Geysers are among the
most popular attractions at Yellowstone National Park. A geyser is a vertical
hole in the ground that gradually fills with water and leads down to a source
of volcanic heat. After a dormant period of minutes or hours, water comes
rushing up out of the hole and sprays vigorously into the sky. A geyser is a
spectacular heat engine and it functions in part through the use of water's
material phases.
1. After it erupts, the geyser's hole refills with water so that the water forms a tall, narrow, vertical column in a solid rock "pipe." The rocks at the bottom of this pipe are volcanically heated and heat flows from those rocks into the water. The temperature of water at the base of the pipe soon exceeds 100 °C, yet the water doesn't boil. Explain why the water doesn't boil.
2. Eventually water at the base of the pipe does begin to boil. When this occurs, the steam bubbles push a little of the water out of the pipe's top, where it trickles down around the opening of the geyser. After a few seconds of this trickling, the geyser erupts violently, spraying water high into the air. Why did losing just a little bit of water from the top of the pipe cause this sudden and dramatic eruption?
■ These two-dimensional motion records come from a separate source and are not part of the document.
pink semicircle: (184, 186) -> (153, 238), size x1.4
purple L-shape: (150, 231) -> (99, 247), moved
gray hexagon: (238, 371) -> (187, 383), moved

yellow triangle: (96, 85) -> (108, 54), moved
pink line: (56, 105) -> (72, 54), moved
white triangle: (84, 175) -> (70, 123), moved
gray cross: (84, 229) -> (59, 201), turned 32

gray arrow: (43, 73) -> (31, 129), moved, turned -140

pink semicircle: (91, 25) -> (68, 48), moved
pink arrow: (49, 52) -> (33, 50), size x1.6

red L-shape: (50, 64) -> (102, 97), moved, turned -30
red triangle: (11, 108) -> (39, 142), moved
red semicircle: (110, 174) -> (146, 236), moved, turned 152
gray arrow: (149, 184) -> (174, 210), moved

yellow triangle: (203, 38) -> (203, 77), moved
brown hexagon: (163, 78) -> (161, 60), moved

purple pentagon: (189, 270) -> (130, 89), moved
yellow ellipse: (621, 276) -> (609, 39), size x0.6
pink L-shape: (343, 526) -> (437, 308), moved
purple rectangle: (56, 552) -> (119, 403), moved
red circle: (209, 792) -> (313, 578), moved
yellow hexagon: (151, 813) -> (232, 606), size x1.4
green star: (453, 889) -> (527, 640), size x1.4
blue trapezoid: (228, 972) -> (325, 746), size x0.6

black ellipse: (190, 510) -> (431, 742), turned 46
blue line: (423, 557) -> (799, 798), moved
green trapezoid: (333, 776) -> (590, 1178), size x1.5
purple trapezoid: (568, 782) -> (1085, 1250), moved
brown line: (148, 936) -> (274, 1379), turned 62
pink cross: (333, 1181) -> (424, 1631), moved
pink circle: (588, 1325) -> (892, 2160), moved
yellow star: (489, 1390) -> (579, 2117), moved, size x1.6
3. The geyser is certainly a heat engine--it uses the flow of heat from hot rocks to cold air to do the work of tossing water high into the air. Evidently, some thermal energy from the rocks is being converted into work. Explain the process in which that thermal energy is converted to work, showing both that work is done on the water and that thermal energy is used up while doing that work.
4. When a geyser has finished spraying out water, it releases a great deal of an invisible gas that quickly turns into white clouds once it enters the air. What is that invisible gas?
Most ski resorts have
snowmaking equipment to carry them through periods of low precipitation. While
there are a number of ways to produce snow particles out of water, the most
common scheme involves mixing water and compressed air as they spray out
through nozzles into the cold night air. The compressed air helps to break up
the water into tiny droplets and project those droplets high into the air, but
it has other effects as well.
5. To make the compressed air, a ski resort squeezes ordinary outdoor air to approximately 8 times its normal density. How does this process affect the air's pressure and temperature?
6. The compressed air then passes through a heat exchanger that allows it to reach thermal equilibrium with the outdoor air. In the process, a great deal of liquid water condenses out of the compressed air and is removed so that it doesn't ice up the pipes as the compressed air travels up the mountains. Why does water condense out of the compressed air as that compressed air passes through the heat exchanger?
7. In the snowmaking machine itself, a nozzle sprays a jet of liquid water into the outdoor air. The water enters the nozzle at about 0 °C--its freezing temperature. Although the outdoor air is slightly below 0 °C, it takes a while for the water to freeze into ice. Why doesn't 0 °C water turn into ice immediately when exposed to air that's colder than 0 °C?
8. To speed the freezing process, the jet from the water nozzle mixes with the jet from a compressed air nozzle. Air spraying out of this second nozzle not only breaks up the water into tiny droplets, but it helps to cool and freeze those droplets as well. However, the compressed air and the water both enter their nozzles at the same temperature--about 0 °C. Explain how this expanding jet of compressed air is able to help chill the water jet.